Curveballs and Care of Collections at Chastleton!

Published : Fri 16th Mar Author : National Trust

On Tuesday 6th March ten "Passport to your Future" trainees from all over the country headed to Heelis for “moving to employment” and Housekeeping training. The career development day focused on all important CV writing and how to sell yourself to possible employers- celebrity style! Emma and Sian gave us an insight into what goes on behind the recruitment scenes and secrets on how to make the shortlist. The scariest bit for most was the mock interviews and there was no getting away from the curveball questions.After a hard day at work, we headed off toward scenic cotsworld town Moreton in Marsh to check into our posh “penthouse suites” at the Redesdale Arms Hotel where we were spoilt with jacuzzi baths and complimentary sherry- a taste of the good life!

On Wednesday morning after a full English we headed toward  NT Chastleton, a Jacobean country house built between 107 and 1612 by a prosperous wool merchant as an impressive statement of wealth and power. Shortly after being built the family ran out of money and the house remained essentially unchanged for nearly 400 years as the interiors gradually succumbed to the ravages of time. With virtually no intrusion from the 21st century, this fascinating place exudes an informal and timeless atmosphere in a gloriously unspoilt setting, truly taking a step back in time- dust, cobwebs and all!

The Housekeeping training at Chastleton was presented by NT conservators and began with Light and RH training by Nigel Blades. Light monitoring involved doing spot readings with the hand held Elsec monitor,record keeping and the use of basic controls to reduce light e.g black out blinds, UV filters and blue wool dosimeters. RH training involved monitoring and basic controls also with the Elsec and existing Hanwell Monitoring systems in rooms.

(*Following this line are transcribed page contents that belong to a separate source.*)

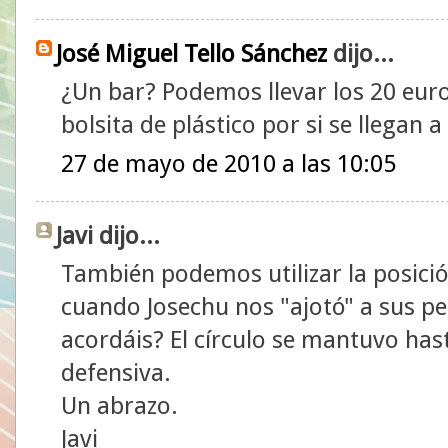
José Miguel Tello Sánchez
dijo...
¿Un bar? Podemos llevar los 20 eur
bolsita de plástico por si se llegan a
27 de mayo de 2010 a las 10:05
Javi dijo...
También podemos utilizar la posici
cuando Josechu nos "ajotó" a sus per
acordáis? El círculo se mantuvo hasta
defensiva.
Un abrazo.
Javi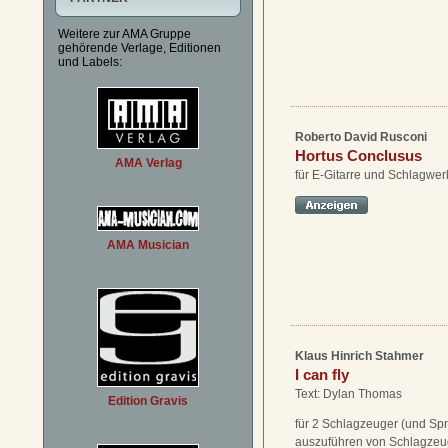
Weitere zur AMA Gruppe
gehörende Verlage, Editionen
und Labels:
Roberto David Rusconi
Hortus Conclusus
AMA Verlag
für E-Gitarre und Schlagwer
AMA Musician
Klaus Hinrich Stahmer
I can fly
Text: Dylan Thomas
Edition Gravis
für 2 Schlagzeuger (und Sp
auszuführen von Schlagzeu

Everybody loves creepy crawlies and us NT lot particularly love getting rid of em.’ Thats where Assistant conservator Catherine Harris came in- IPM or Integrated Pest Management. We got to I.D them bugs, looked at ways of trappin em’ and we were involved in the serious bit of record keeping…to end off we all did the woolly bear dance.

After lunch we got down and dirty with the nitty gritty looking at depth of cleaning in relation to location/visitor numbers/object condition. Identification of material types and related cleaning techniques, planned a House Keeping plan for a room and review of display mechanisms/protective measures/packing and moving techniques.